Territórios da memória


Raios de sol riscam o chão. O espaço era Gaia. Condutores de lembranças. 
Territórios da memória.

foto:suely schraner

No jardim de miosótis, semear a nossa história. 

A tristeza foi embora e a saudade vem agora. 
foto:suely schraner

As flores que a mãe plantava, emoldura a nossa hora. Embaralha o pensamento, no vaso que brota e chora. Desfolhando toda a vida , substrato da memória. 

Nos sonhos reativados, um Pé-de-Juá se eleva. Sobre a terra calcinada, casal se deita e releva. Na dura vida que leva, esperança se revela. Pensa na vida latente, barriga que ora cintila. Do lado, poça obscura e água salobra quente. 

Já nos sonhos à galope, o cavalo mais amigo. Corre, leva ao cajueiro a jovem que vai ligeira. Alcança qualquer parada. Avança leve e fagueira. 

Uma linda Pitangueira ilustra o sonho infantil. No quintal daquela avó, a guirlanda de pitangas, enfeita e inspira a aprendiz.
foto:suely schraner


Um vento bate e balança, Guapuruvu que era “a Gê". A copa, em forma de cálice, preenche todo saber. 

A mangueira mais querida guarda histórias como a brisa. Colinas encantadoras, amores primaveris. 

Substrato, vida breve, resiliência e aprender. Foi naquele bambuzal um caso de enternecer. Leveza, amores e cores. Entremeios de gorjeios. Cantiga de passarinho rivaliza com carinho. Da disputa entre os dois, ganhou o que branco era. E neguinho se conforma dizendo: que nada, que oras bolas! Onde anu-branco repousa, anu-preto não tem hora. Acabou-se o que era doce. Daqui eu já vou me embora.
Quanto custa um bem querer, Anu preto do sertão. Soubesse a dor da saudade não cantava assim mais não.

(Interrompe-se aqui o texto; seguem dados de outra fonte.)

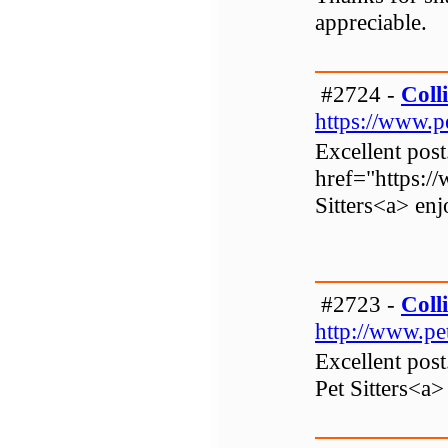
appreciable.
#2724 -
Colli
https://www.p
Excellent post
href="https:/
Sitters<a> enj
#2723 -
Colli
http://www.pe
Excellent post
Pet Sitters<a>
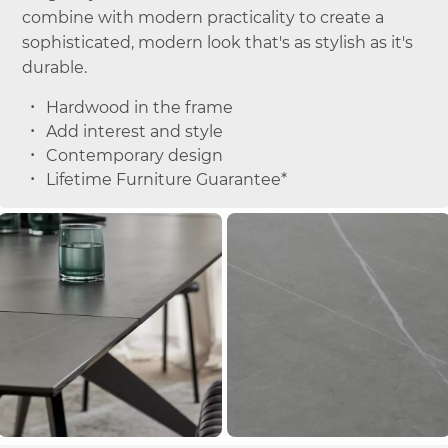
combine with modern practicality to create a
sophisticated, modern look that's as stylish as it's
durable.
Hardwood in the frame
Add interest and style
Contemporary design
Lifetime Furniture Guarantee*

Por fim, um sonho conjunto. Jardim a realizar. Mão na massa todos juntos. Um mundo novo criar.
foto:suely schraner

Nota:
Miosótis: 
Planta rasteira que tem origem na Rússia,
A explicação do nome "não-me-esqueças" da flor pode ser explicada por algumas lendas. Uma delas diz que num belo dia de Primavera, dois jovens apaixonados se encontravam à margem de um rio. Nas águas turbulentas, a jovem avistou um ramo de miosótis flutuando e ficou maravilhada pela beleza da flor. O seu amado, mergulhou então para apanhar as flores e oferecê-las à sua namorada. No entanto, quando tentou voltar para a margem, foi arrastado pela forte correnteza. Esta lenda conta que pouco antes de desaparecer ele gritou para a sua amada: "Não me esqueça, me ame para sempre!". A partir desse dia a flor miosótis passou a crescer nas margens dos rios, para que mais ninguém tivesse que morrer por sua causa.
Uma outra lenda conta que Adão, quando estava no Jardim do Éden dando nome às plantas, esqueceu-se de uma planta muito pequenina, que interpelou Adão para saber qual seria o seu nome. Adão então disse que seria “Não-me-esqueças”, para que ele nunca mais a esquecesse.
A flor Miosótis (Não-me-esqueças) é conhecida também em outras línguas como: “Forget-me-not” (Inglês), “Vergissmeinnicht” (Alemão), “Nomeolvides” (Espanhol), “Nontiscordardimé” (Italiano).
A flor Miosótis foi utilizada como emblema secreto da Maçonaria, para que os maçons pudessem se identificar durante as perseguições às lojas maçônicas na Alemanha.
É uma flor que simboliza a caridade e a fraternidade.
Dizem que as lágrimas derramadas nas pétalas pela Virgem Maria deram a cor azul à flor. Existem Miosótis também nas cores branca e rosada. São plantas rasteiras que se dão bem em baixas temperaturas e surgem na primavera. Fonte: http://www.significados.com.br/flor-miosotis/
Guapuruvu: árvore de grande beleza ornamental cujo tronco é utilizado para fazer canoas e as sementes para bijuterias.
Juá: também conhecida como juazeiro. Fruto amarelo. Tem propriedades medicinais. Típica da caatinga nordestina.